Homelab 2025: Lessons in Redundancy

Early 2025 brought some hard lessons about storage redundancy, a physical relocation, and an expansion of the homelab into a proper two-node setup. Here's the story of losing 50TB of data, rebuilding smarter, and finding a new home for the hardware.

The RaidZ1 Mistake

After the initial TrueNAS migration, we upgraded to 8x 16TB drives. The configuration seemed reasonable at the time: 2x 4-wide RaidZ1 vdevs. On paper, this gave us solid capacity with single-drive fault tolerance per vdev.

The problem with ZFS is that it stripes data across vdevs. By spreading reads and writes across multiple vdevs, you get better throughput. But it also means that if you lose a vdev, you lose the entire pool. Not just that vdev's data. Everything.

Two drives failed in the same vdev. The pool was gone. 50TB of data, evaporated.

Fortunately, this was data we were comfortable losing. Bulk media that could be reacquired. But it was a stark reminder that RaidZ1 in a multi-vdev configuration is playing with fire. You're essentially betting that you won't have two drives fail in the same vdev before you can resilver, and with 16TB drives a resilver can take days (if you even buy drives on that timeline, which we didn't).

Rebuilding Smarter

The rebuild took a different approach. The current configuration is 6-wide RaidZ2, which provides two-drive fault tolerance within the vdev. When additional drives arrive, the plan is to add them as 2x 2-wide mirrors.

In hindsight, we should have gone 8-wide RaidZ2 from the start. Same usable capacity (6 drives worth), but with two-drive fault tolerance across the entire array rather than split across vdevs. The striping performance benefit of multiple vdevs was completely unnecessary for our use case. A home media server doesn't need the IOPS of a production database.

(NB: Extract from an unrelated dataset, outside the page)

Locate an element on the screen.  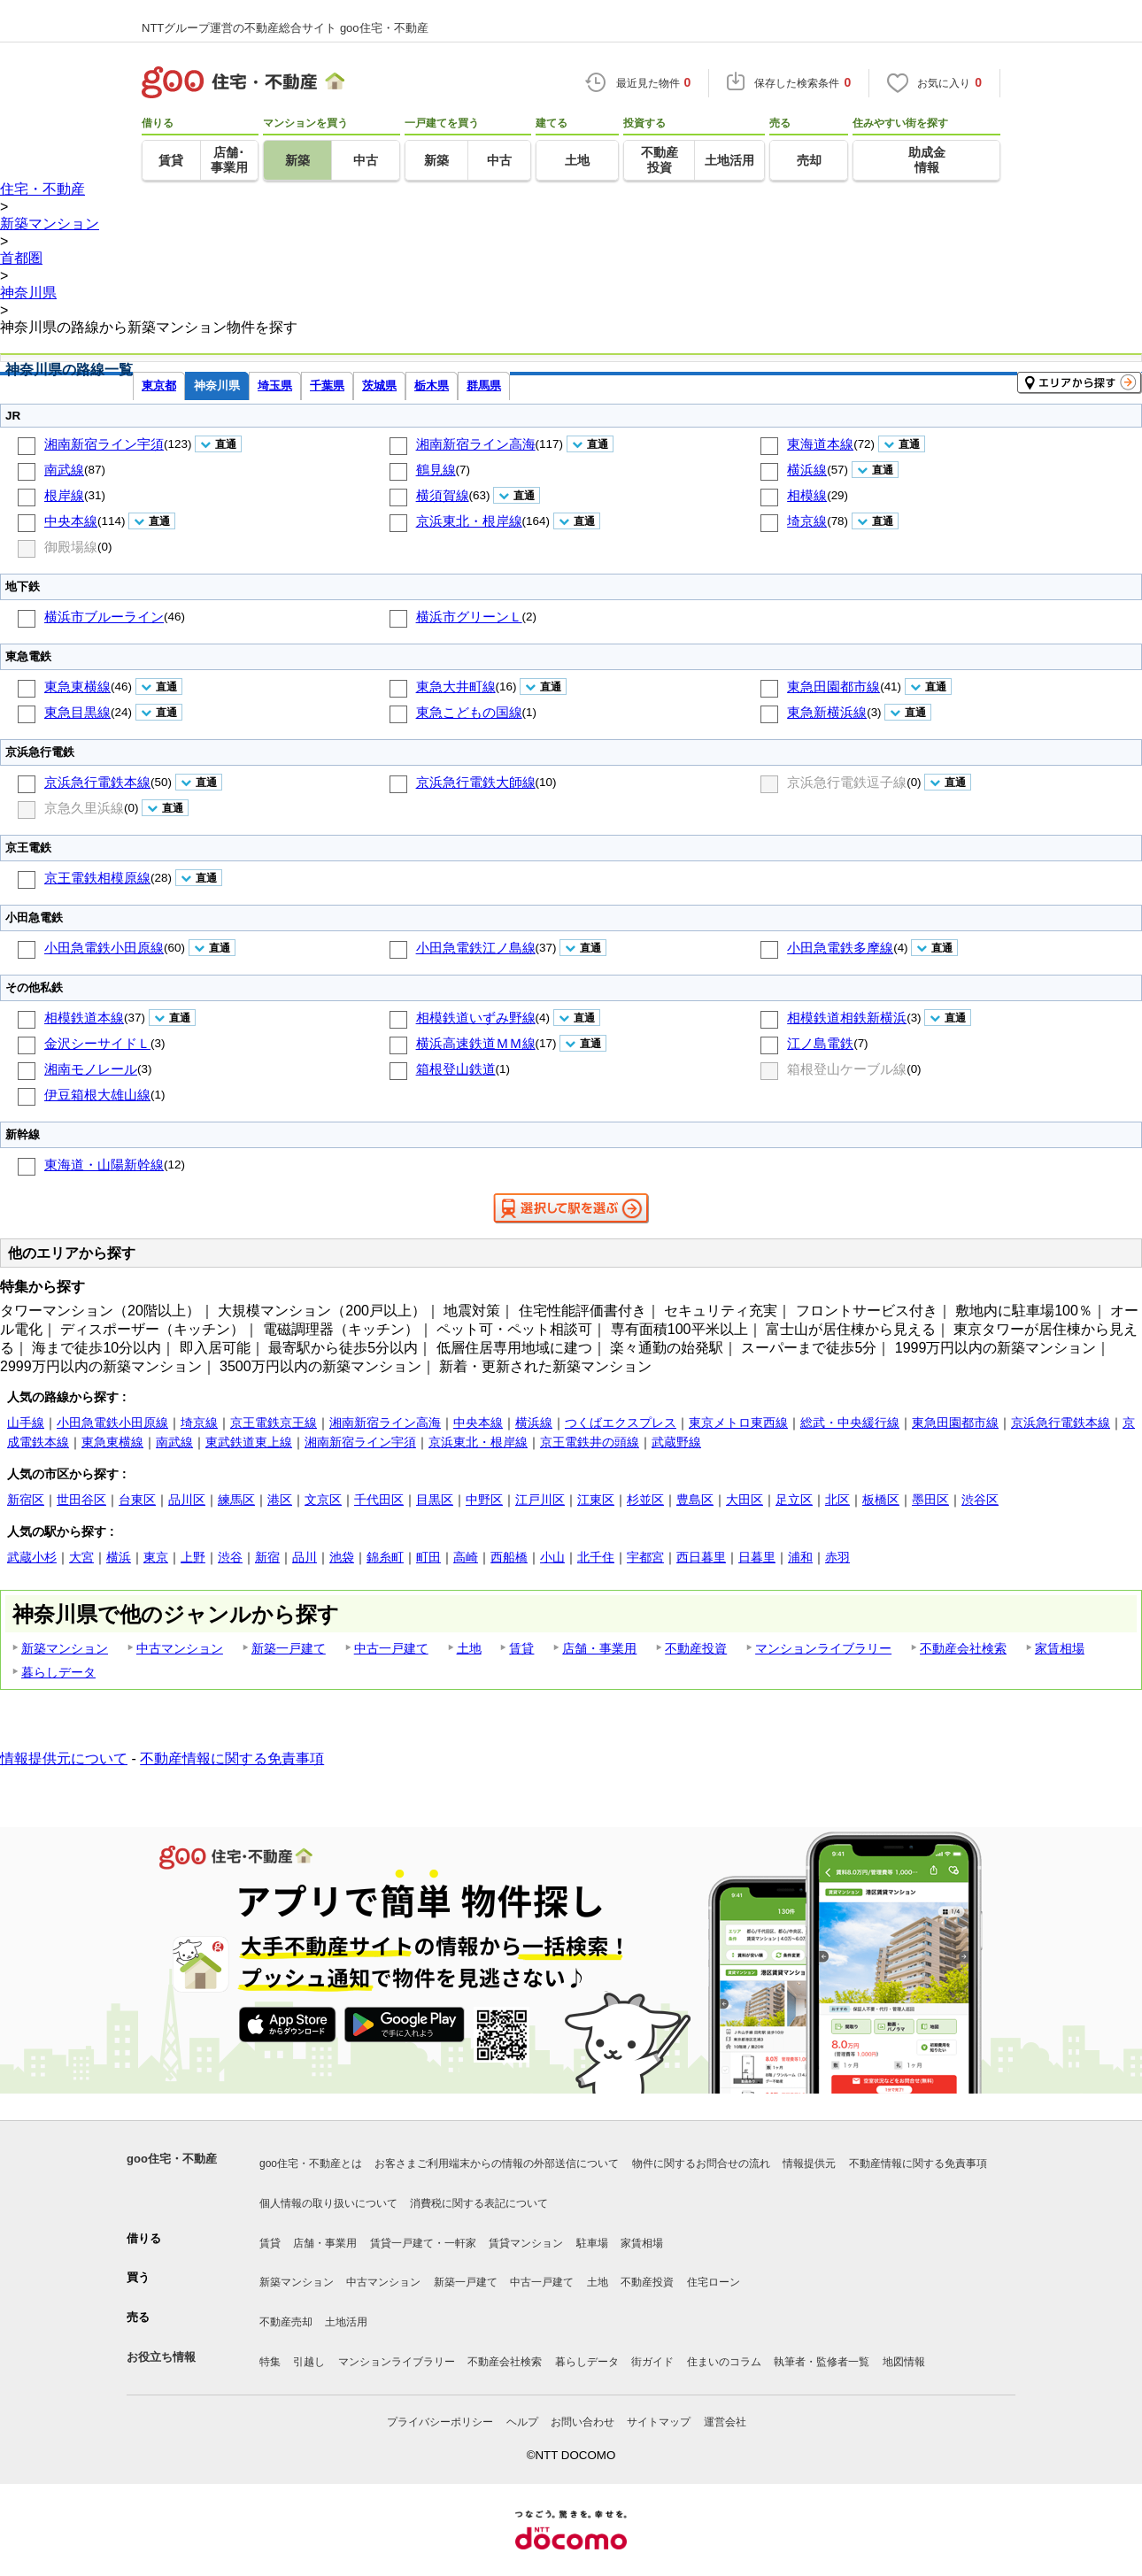
京浜急行電鉄本線 is located at coordinates (97, 782).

The lesson: understand why ZFS does what it does. Striping across vdevs is a feature for workloads that need it. If you don't need it, a wider single vdev with higher redundancy is almost always the better choice.

A New Home

The server has relocated. It now lives in the kitchenette of Connor Hare, a fellow tech enthusiast with more tolerance for fan noise than my household. The move was straightforward (power down, transport, power up) but it marked a shift from "thing in my office" to "proper infrastructure."

The Second Node

The homelab has expanded beyond a single machine. My old gaming PC has been repurposed as a Proxmox host:

Intel i7-7700K
32GB DDR4
Nvidia GTX 1080

This box serves two purposes. First, it's a VM testing ground. Somewhere to spin up throwaway environments without touching the main storage server. Second, it provides additional compute capacity for media processing tasks that benefit from distributed workers.

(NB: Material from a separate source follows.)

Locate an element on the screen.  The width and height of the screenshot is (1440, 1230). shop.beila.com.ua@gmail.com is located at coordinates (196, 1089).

Having two nodes changes the dynamic. The TrueNAS box is now purely storage and stable workloads. The Proxmox box handles anything experimental or compute-heavy. The separation has been surprisingly nice.

Ejecting from Podinate

The original Kubernetes deployment relied on Podinate, a tool developed by John Cave. With John no longer maintaining it, we've moved to manual deployments with explicit PersistentVolumeClaims and standard Kubernetes manifests.

It's more verbose, but it's also more portable. The cluster can be rebuilt from YAML files without depending on external tooling that may or may not exist in a year's time. For a homelab, that kind of simplicity matters.

Current State

The homelab now consists of:

Storage Node (TrueNAS Scale)

6x 16TB in RaidZ2 (~64TB usable)
Future: 2x 2-wide mirror expansion
K3S in systemd-nspawn for container workloads

Compute Node (Proxmox)

i7-7700K, 32GB RAM, GTX 1080
VM testing and distributed compute tasks

The 50TB loss was painful, but it forced a better architecture. Sometimes you need to learn the hard way why redundancy matters. Not just within a vdev, but in how you think about failure modes across your entire pool.

What's Next

Backups. Still. I know. The irony of losing 19TB, and then 50TB, and then still not having proper backups is not lost on me. But at least now the data that matters is on a RaidZ2 vdev, and the architecture is designed with failure in mind rather than optimised for performance we didn't need.